Required work: Pull every line containing "that" from the data.

-- Extracted entries follows --

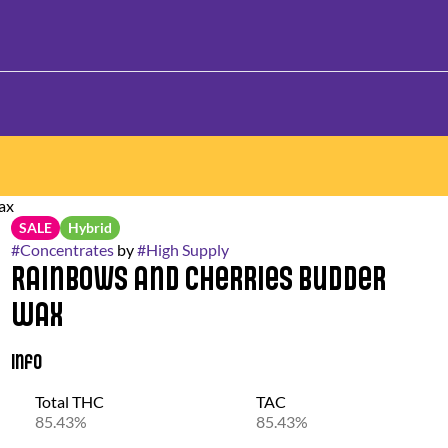
ax
SALE
Hybrid
#
Concentrates
by
#
High Supply
Rainbows and Cherries Budder
Wax
Info
Total THC
TAC
85.43%
85.43%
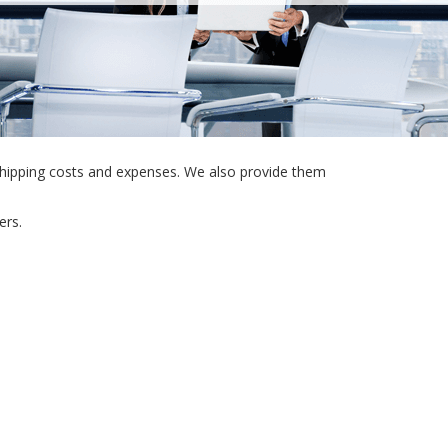
shipping costs and expenses. We also provide them
ers.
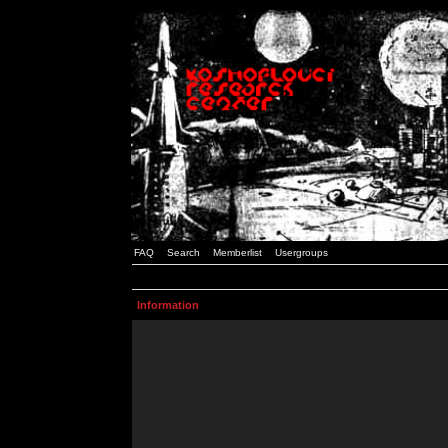
FAQ
Search
Memberlist
Usergroups
Information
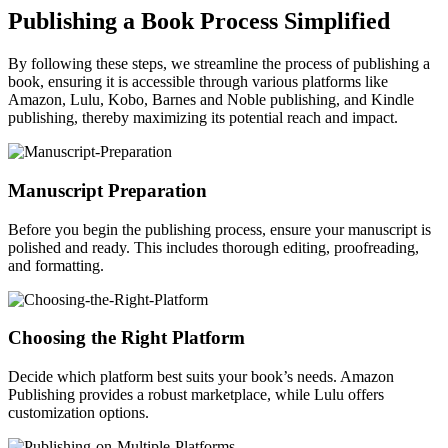
Publishing a Book Process Simplified
By following these steps, we streamline the process of publishing a
book, ensuring it is accessible through various platforms like
Amazon, Lulu, Kobo, Barnes and Noble publishing, and Kindle
publishing, thereby maximizing its potential reach and impact.
Manuscript Preparation
Before you begin the publishing process, ensure your manuscript is
polished and ready. This includes thorough editing, proofreading,
and formatting.
Choosing the Right Platform
Decide which platform best suits your book’s needs. Amazon
Publishing provides a robust marketplace, while Lulu offers
customization options.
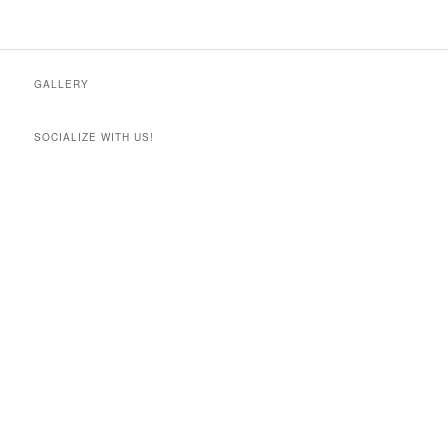
GALLERY
SOCIALIZE WITH US!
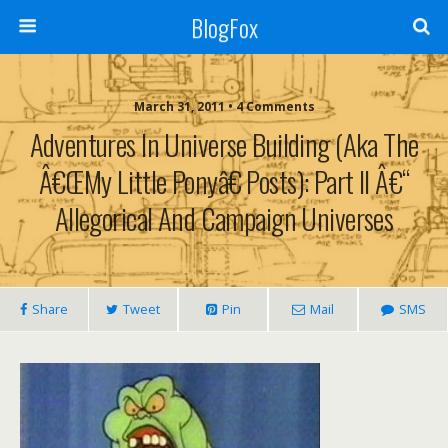
BlogFox
March 31, 2011 •
4 Comments
Adventures In Universe Building (aka The
Â€œMy Little Ponyâ€ Posts): Part II Â€“
Allegorical And Campaign Universes
Share
Tweet
Pin
Mail
SMS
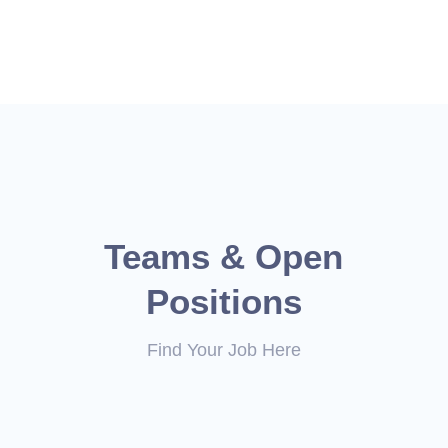
Teams & Open
Positions
Find Your Job Here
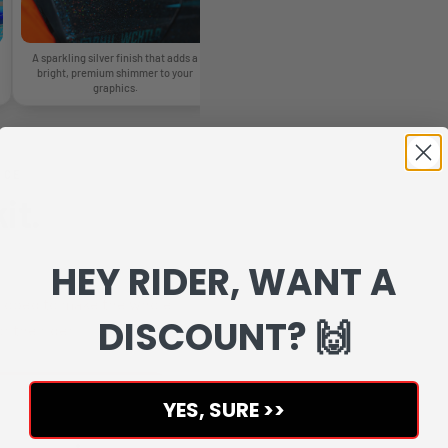
A sparkling silver finish that adds a
A glossy glitter finish with rainbow
A 
bright, premium shimmer to your
reflections that change as the light
graphics.
moves.
NCE
it.
HEY RIDER, WANT A
veloped to make the whole
DISCOUNT? 🙌
r the rider.
YES, SURE >>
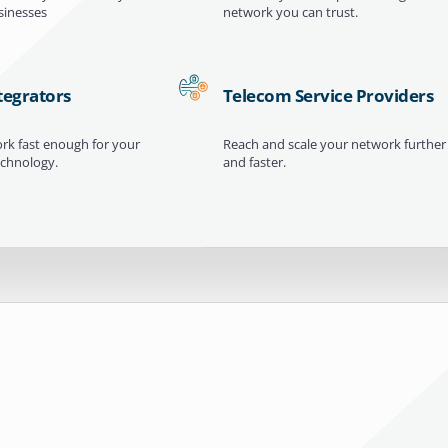
inesses
network you can trust.
tegrators
Telecom Service Providers
ork fast enough for your
Reach and scale your network further
echnology.
and faster.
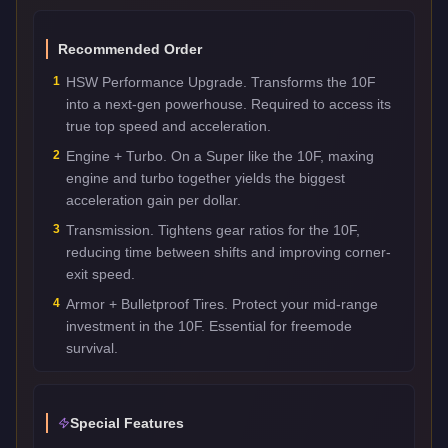
Recommended Order
1
HSW Performance Upgrade. Transforms the 10F
into a next-gen powerhouse. Required to access its
true top speed and acceleration.
2
Engine + Turbo. On a Super like the 10F, maxing
engine and turbo together yields the biggest
acceleration gain per dollar.
3
Transmission. Tightens gear ratios for the 10F,
reducing time between shifts and improving corner-
exit speed.
4
Armor + Bulletproof Tires. Protect your mid-range
investment in the 10F. Essential for freemode
survival.
Special Features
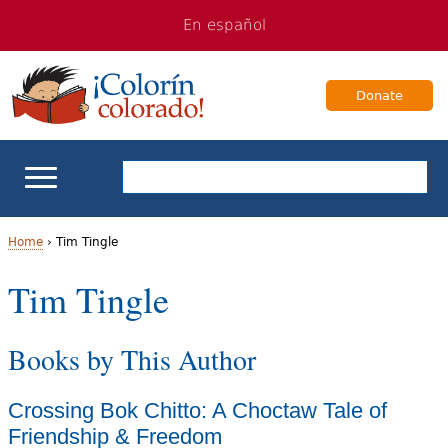
Jump
Jump
En español
to
to
navigation
Content
Donate
ELL Basics
Home
›
Tim Tingle
Y
Tim Tingle
School Support
o
Teaching ELLs
Books by This Author
u
a
For Families
Crossing Bok Chitto: A Choctaw Tale of
r
Friendship & Freedom
Books & Authors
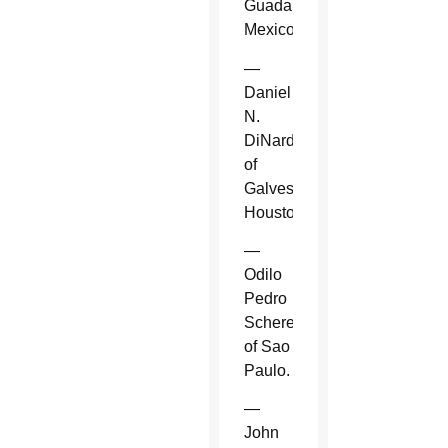
Guadalajara,
Mexico.
—
Daniel
N.
DiNardo
of
Galveston-
Houston.
—
Odilo
Pedro
Scherer
of Sao
Paulo.
—
John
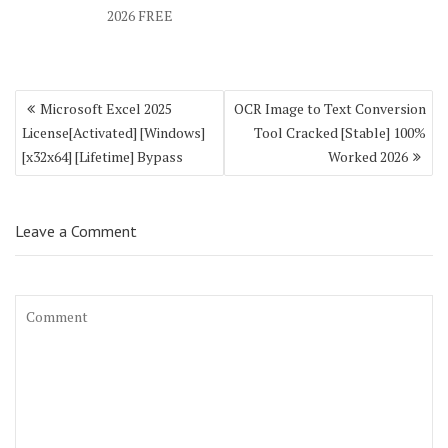
2026 FREE
Post
Microsoft Excel 2025
OCR Image to Text Conversion
navigation
License[Activated] [Windows]
Tool Cracked [Stable] 100%
[x32x64] [Lifetime] Bypass
Worked 2026
Leave a Comment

-- Extracted entries concluded --

Task result:
A sparkling silver finish that adds a
reflections that change as the light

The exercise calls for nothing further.